Scholarship for the Public Good: Paths to Open Access Online
Thursday, February 9, 2023
4:00pm – 5:00pm
Register
Open access scholarly literature—roughly, scholarly works that are online and free of charge for all—has developed over the past 20 years from wild idea to widespread reality. Open access journals, books, and repositories are now established parts of the scholarly ecosystem, and many consider near-universal open access to be inevitable.
But publishing itself is not cost-free, so how can open access be achieved? There are many possible paths, some now common, some more experimental. Which of these paths align with our values as researchers, and with the mission of the Graduate Center and CUNY as a whole? Which empower the research community? Which should we pursue, and which should we eschew?
The first event in the “Scholarship for the Public Good” series (learn more below) will explore various paths to open access. The event will feature three experts:
• Peter Suber (Harvard University) will describe the institutional open access policies passed by the faculties of Harvard and many other universities.
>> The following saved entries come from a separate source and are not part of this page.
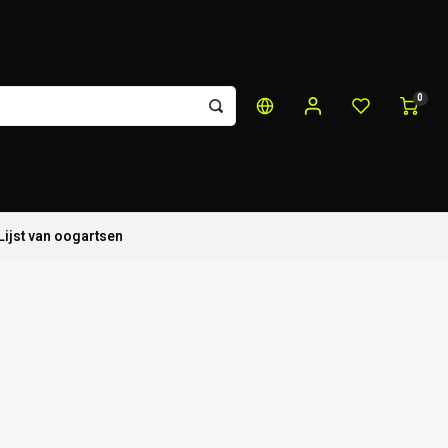
0
Lijst van oogartsen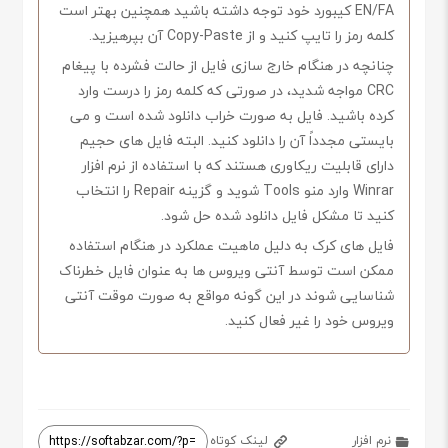
EN/FA کیبورد خود توجه داشته باشید همچنین بهتر است
کلمه رمز را تایپ کنید و از Copy-Paste آن بپرهیزید.
چنانچه در هنگام خارج سازی فایل از حالت فشرده با پیغام
CRC مواجه شدید، در صورتی که کلمه رمز را درست وارد
کرده باشید. فایل به صورت خراب دانلود شده است و می
بایستی مجدداً آن را دانلود کنید. البته فایل های حجیم
دارای قابلیت ریکاوری هستند که با استفاده از نرم افزار
Winrar وارد منو Tools شوید و گزینه Repair را انتخاب
کنید تا مشکل فایل دانلود شده حل شود.
فایل های کرک به دلیل ماهیت عملکرد در هنگام استفاده
ممکن است توسط آنتی ویروس ها به عنوان فایل خطرناک
شناسایی شوند در این گونه مواقع به صورت موقت آنتی
ویروس خود را غیر فعال کنید.
نرم افزار
لینک کوتاه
• Heather Paxson (MIT) will discuss the transition of society journal Cultural Anthropology from subscription-based to open access, and its ongoing quest to fund publication without article processing charges (APCs).
• Leslie Chan (University of Toronto) will examine high-profit publishers’ problematic approaches to open access (high APCs, vertical integration, and more).
Scholarship for the Public Good Event Series
“We believe that knowledge is a public good.” This statement of institutional values is emblazoned on the Graduate Center website. But there are many ways to interpret the statement, and many ways to enact the belief. How can we move from words to action—or to greater action—in the context of our scholarship?
• How can we ensure that the public, as a matter of course, has cost-free access to scholarly works authored by Graduate Center researchers?
• What changes could we collectively bring about if we centered our values in decisions about where we publish, peer review, and serve in editorial roles?
• How can the library and institution as a whole support these efforts and resist high-profit publishers’ exploitative practices?
• How might we reimagine “impact” and rework systems of evaluation and reward?
• How does considering these questions and contributing to these changes benefit our students, our colleagues, our fields, and the public?
Hosted by the CUNY Graduate Center’s Mina Rees Library and the Provost’s Office, the “Scholarship for the Public Good” event series will examine these questions and more, and explore possible ways that everyone in the Graduate Center community—faculty, students, staff, and administrators—can foster a positive, public-minded ecosystem of scholarship.